TROPHIC REGULATION OF ACTION-POTENTIAL IN BULLFROG SYMPATHETIC NEURONS

These experiments tested the hypothesis that the normal electrophysiological properties of mature bullfrog sympathetic ganglion (BFSG) neurones are maintained by the retrograde supply of nerve growth factor-like molecules from peripheral target tissues. Maintenance of these cells in explant culture in the absence of nerve growth factor (NGF) for up to 30 days produced electrophysiological changes that resemble those previously shown to accompany axotomy in vivo. These included (i) an increase in action potential (ap) duration (spike width), (ii) a decrease in the amplitude of the afterhyperpolarization (ahp), which follows the ap, and (iii) a rapidly developing decrease in ahp duration. When murine NGF (2.5 s; 50 ng/mL) was included in the culture medium there was less attentuation of ahp amplitude.
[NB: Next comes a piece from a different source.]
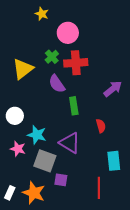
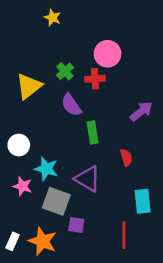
pink circle: (68, 33) -> (108, 54), moved
red cross: (76, 63) -> (95, 79), size x0.7

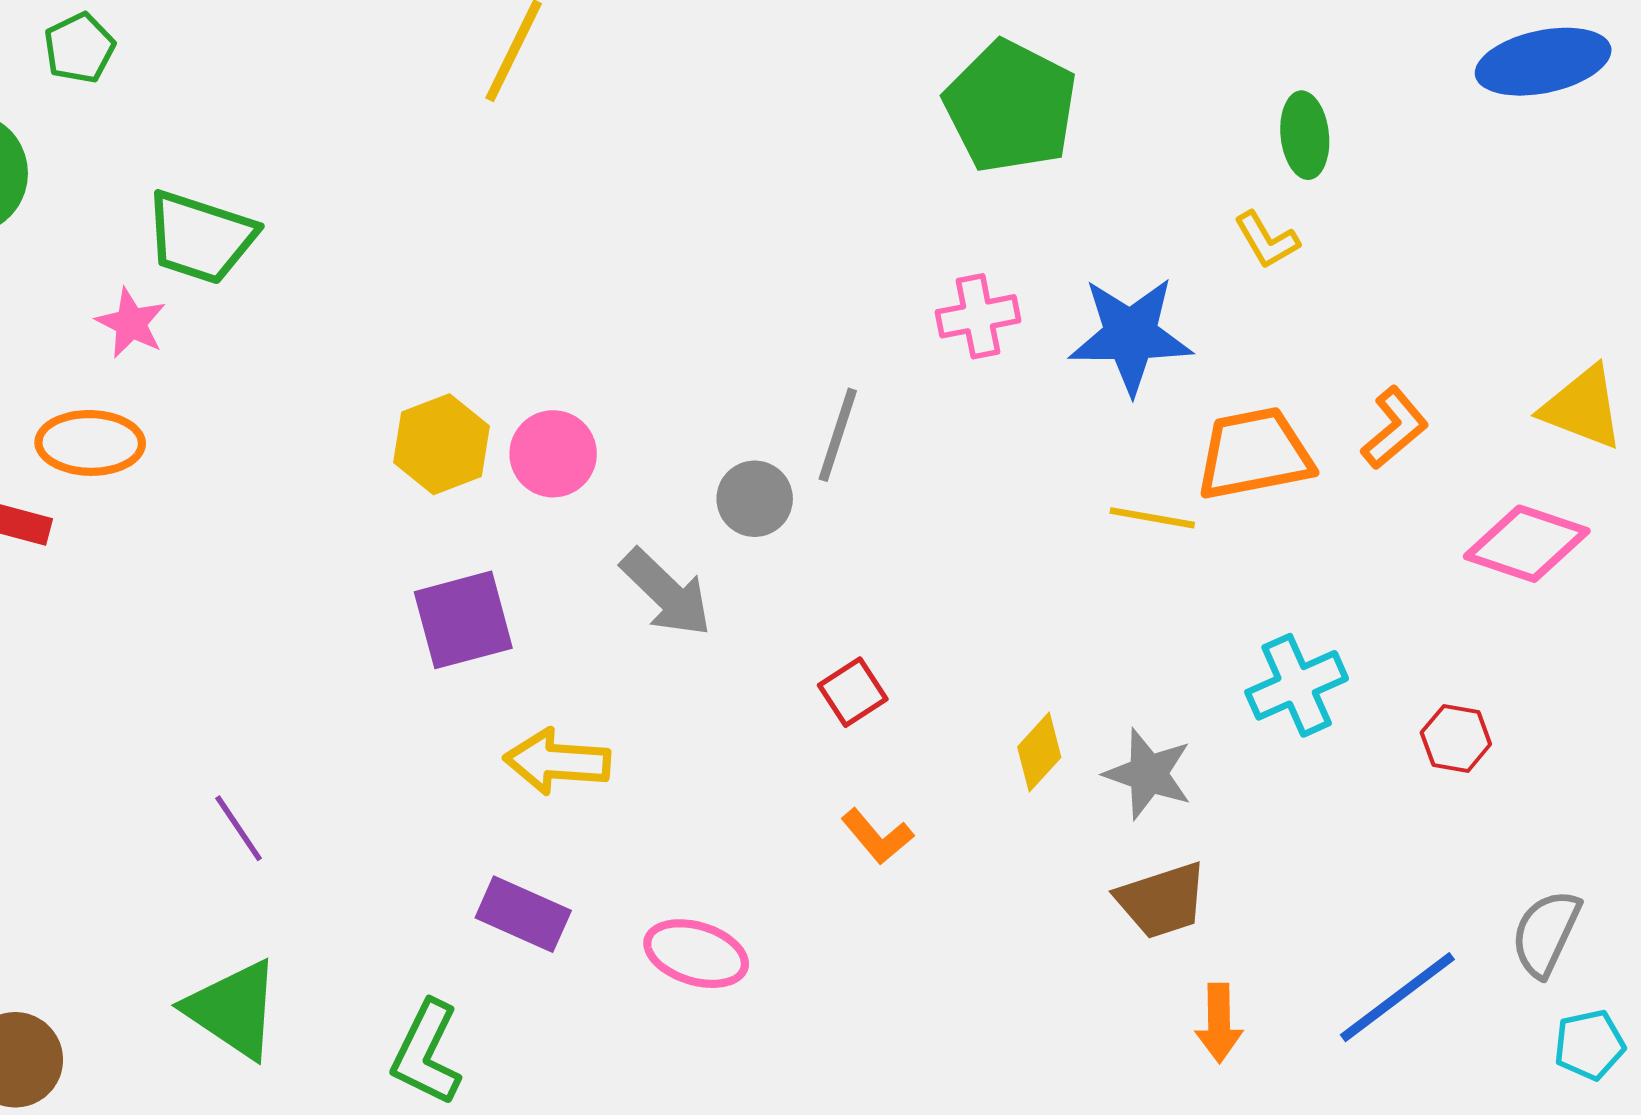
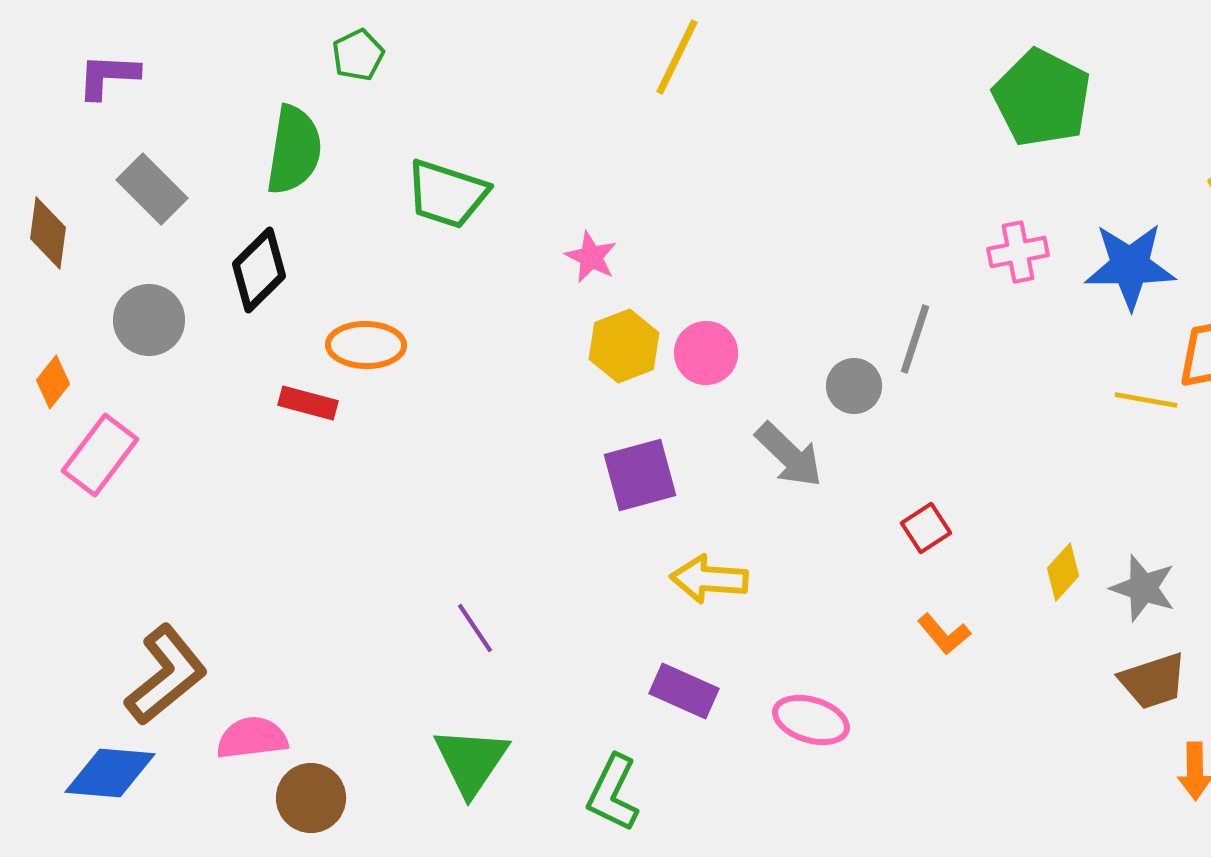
pink star: (131, 323) -> (591, 257), moved
green triangle: (233, 1009) -> (471, 761), turned 30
Inclusion of affinity-isolated sheep IgG antibodies (0.5-mu-g/mL; raised against murine 2.5 s NGF) in the culture medium promoted a greater reduction in ahp amplitude than was seen in the "control" explants that were maintained in the absence of NGF. By contrast, the decrease in ahp duration that occurred in control explants was neither attenuated by exposure to NGF nor was it enhanced by NGF antibodies. Also, the increase in spike width that was seen in control explants was enhanced both by murine NGF and by NGF antibodies. Although some of the data support the hypothesis that factor(s) with some similarity to NGF may be synthesized by BFSG in vitro, loss of the retrograde transport of such factors does not explain all aspects of the electrophysiological response to target deprivation and (or) axotomy.